Last night's debate saw the race turn nastier still, as Brown sustained the attacks on his opponent's character, and Warren painted the senator—known for his independence and bipartisanship in Congress—as an enemy of ordinary Americans and an unquestioning foot soldier of the national Republican leadership.
Brown is aiming for the personal and Warren for the partisan. These two strategies will likely stretch on until Election Day, according to political scientist and Boston College professor David Hopkins.
"The vast majority of undecided voters [in Massachusetts] are Obama voters who haven't made up their mind on the Senate race," Hopkins says. "Brown needs to rule her out as an option for Democrats by attacking her character and stressing his independence."
Warren will appeal to run-of-the-mill Democrats, he said, and make this a choice of her, the popular president and the national Democratic Party over Brown and the national Republican Party.
A further twist in the race is controversy over increased outside spending and Federal Election Commission complaints filed by both campaigns.
Both candidates began this year by signing a "People's Pledge" to curb the negative effects of third-party TV and radio ads. It earned both sides good marks for magnanimity and has so far appeared to keep out the over-the-top negativity and demonization that such third parties usually inject into election season.
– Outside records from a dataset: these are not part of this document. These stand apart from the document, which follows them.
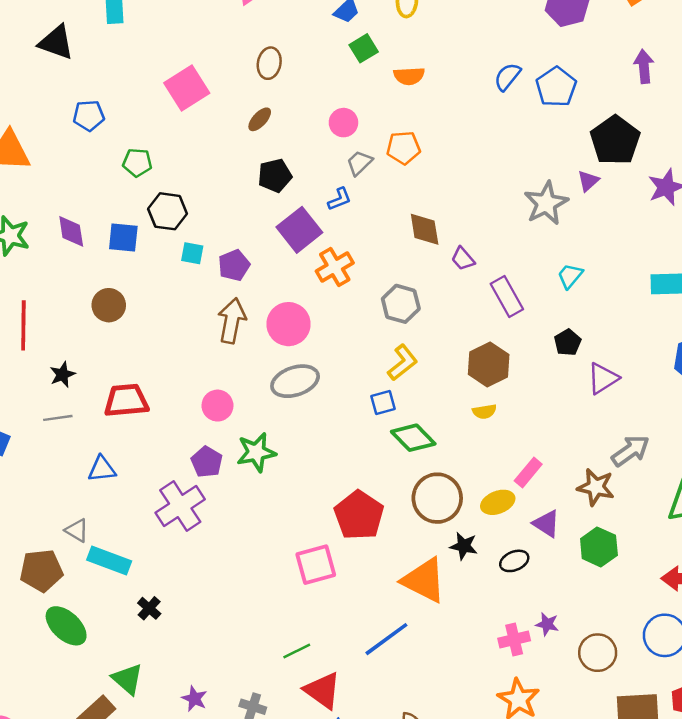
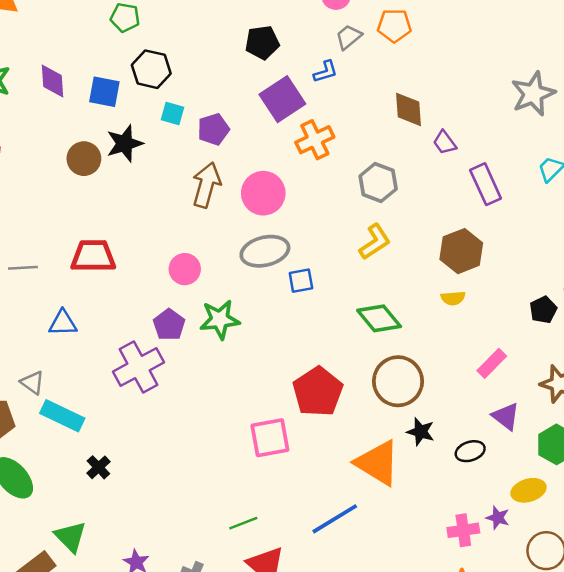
black pentagon: (568, 342) -> (543, 310), moved
black star: (62, 375) -> (125, 144), moved, size x1.4
blue square: (383, 402) -> (301, 281), moved
yellow ellipse: (498, 502) -> (528, 490), moved

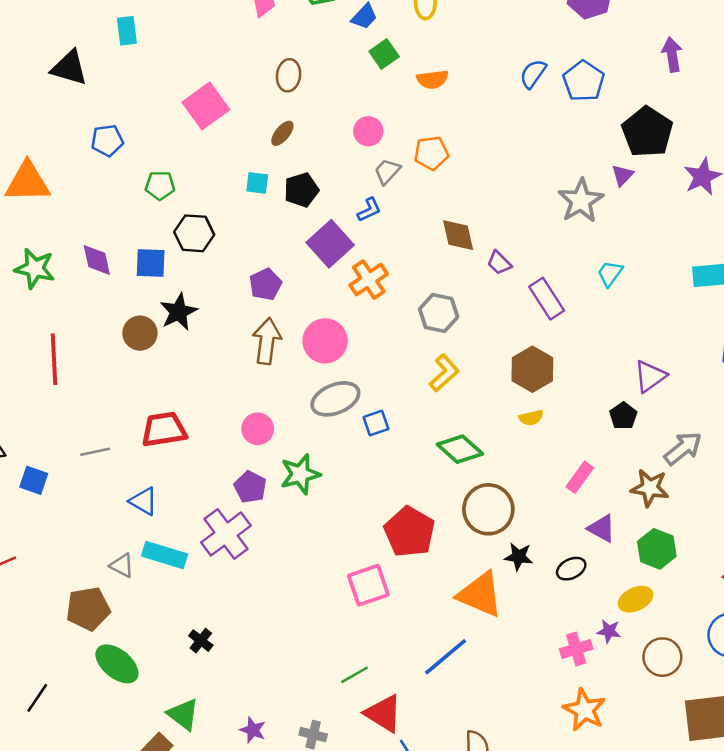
cyan square: (173, 114) -> (257, 183), moved
blue triangle: (63, 323) -> (143, 501), turned 40
cyan rectangle: (62, 416) -> (165, 555), moved

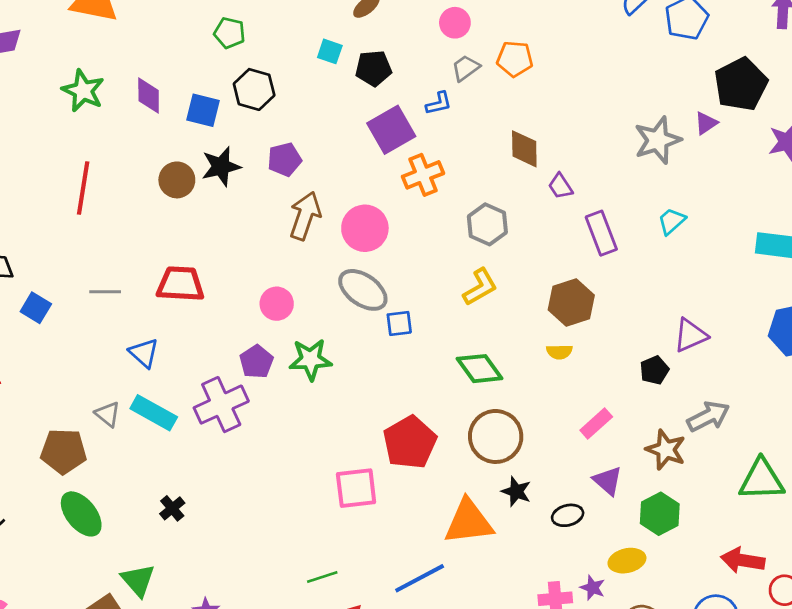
purple pentagon: (265, 284) -> (284, 159), moved
gray ellipse: (335, 399) -> (363, 290), turned 45
orange triangle: (480, 594) -> (469, 522), turned -42

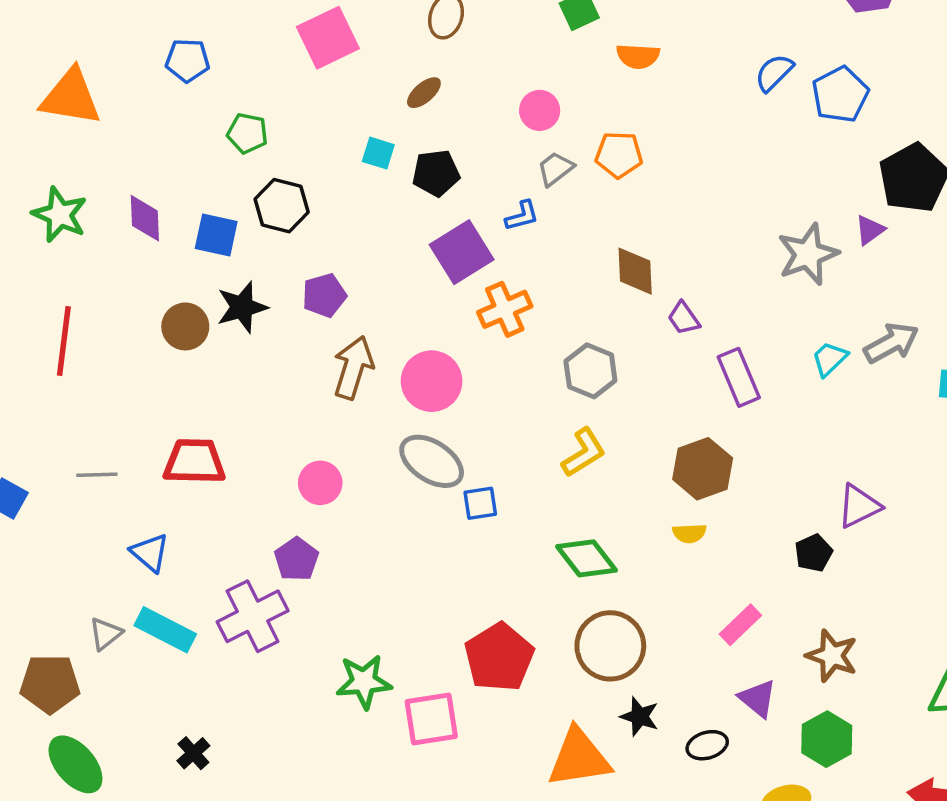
green star: (310, 359) -> (364, 682), moved
gray triangle: (108, 414) -> (106, 634), turned 44
gray arrow: (708, 416) -> (891, 343), moved

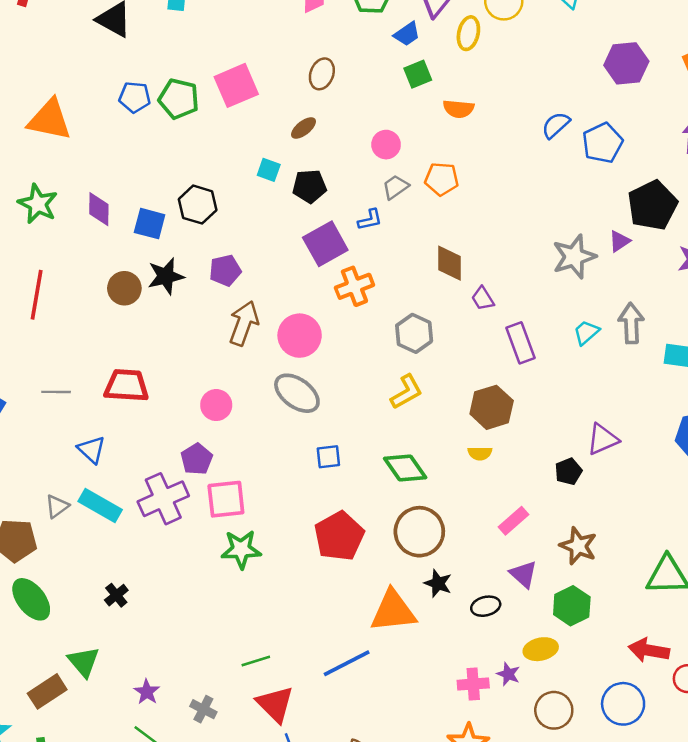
green pentagon: (247, 133) -> (179, 99), moved, size x1.4
gray arrow: (891, 343) -> (631, 323), turned -66
blue square: (480, 503) -> (328, 457), moved
pink square: (431, 719) -> (226, 499), moved

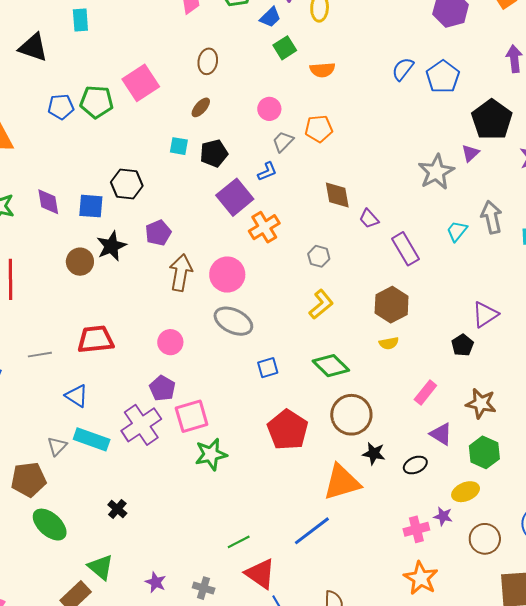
gray hexagon: (414, 333) -> (319, 256), size x0.7

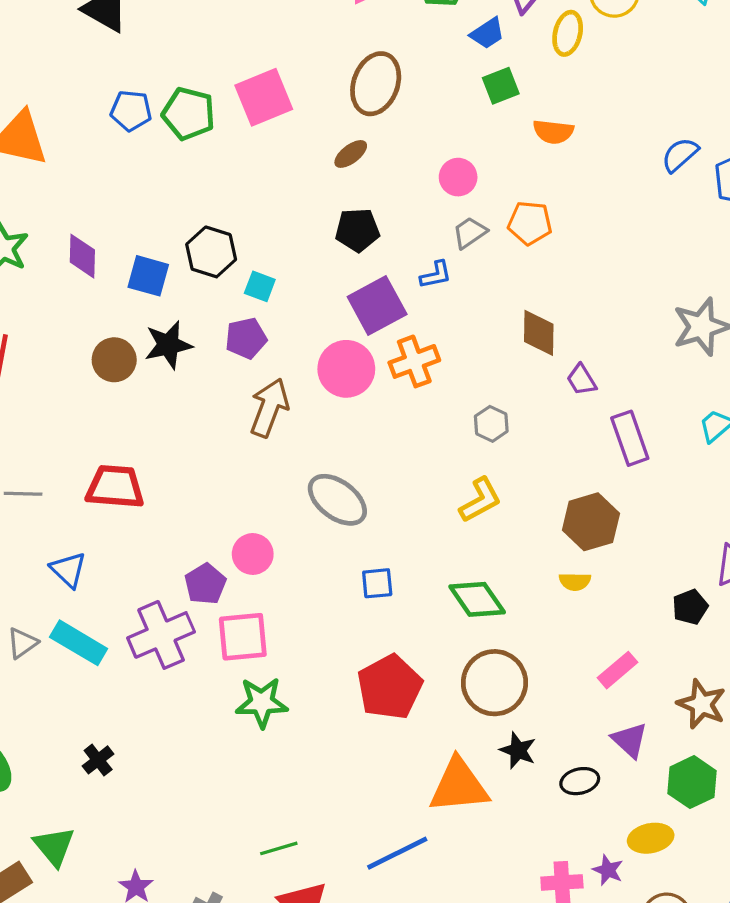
brown ellipse: (208, 61) -> (376, 84), size x1.5
cyan square: (179, 146) -> (260, 286), moved
pink circle: (227, 275) -> (346, 369), moved
pink circle: (170, 342) -> (253, 554), moved

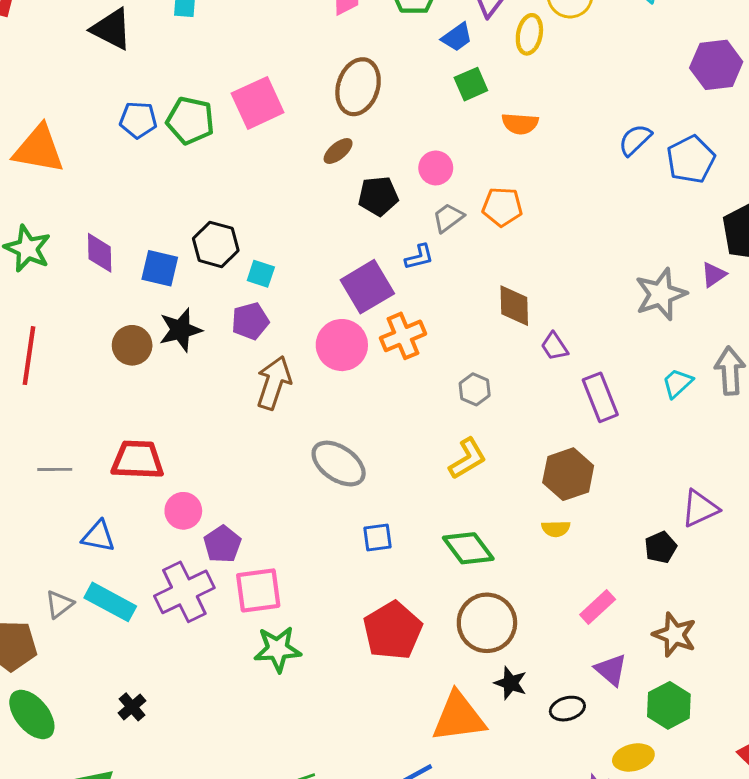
black pentagon: (357, 230) -> (378, 196), moved
pink circle: (253, 554) -> (183, 511), moved
blue triangle: (68, 570) -> (98, 536), turned -30

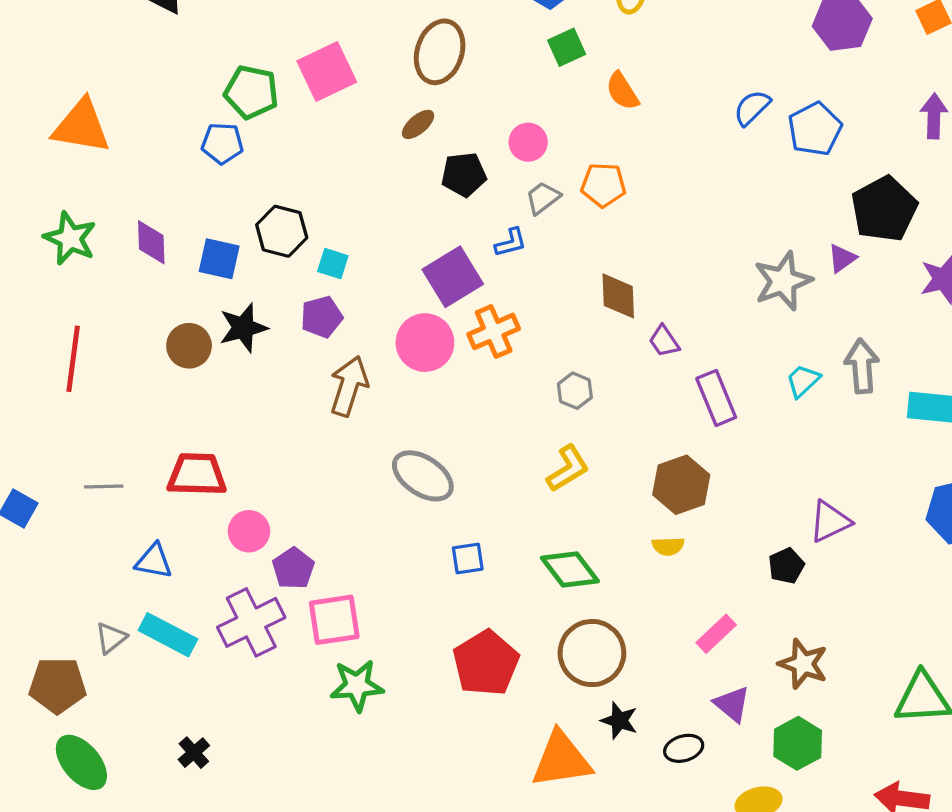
blue pentagon: (138, 120) -> (222, 143), moved
orange semicircle: (520, 124) -> (622, 91), turned 54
However, the pledge does allow mailings and phone calls, and both sides are benefiting from outside spending on the periphery: Groups led by GOP consultant Karl Rove and anti-tax activist Grover Norquist are supporting Brown with robocalls and direct mail, respectively; Warren, meanwhile, has the League of Conservation Voters on her side, and it's running a $300,000 field campaign to get out the vote for her.
These third-party efforts are hardly decisive, but they have spawned a new episode of conflict in the race: Last week, the Massachusetts Democratic Party filed a complaint with the FEC accusing Brown of directly and illegally dealing with Rove on the robocalls. The state's Republican Party responded in kind, charging Warren with commingling with the American Federation of Labor and Congress of Industrial Organizations on mailbox literature, according to CBS Boston.
Some speculate that outside groups will openly break the People's Pledge in the final moments of the campaign. Political consultant Anthony Cignoli told Masslive.com that outside groups may buy up airtime and unleash a torrent of ads over the last 10 days.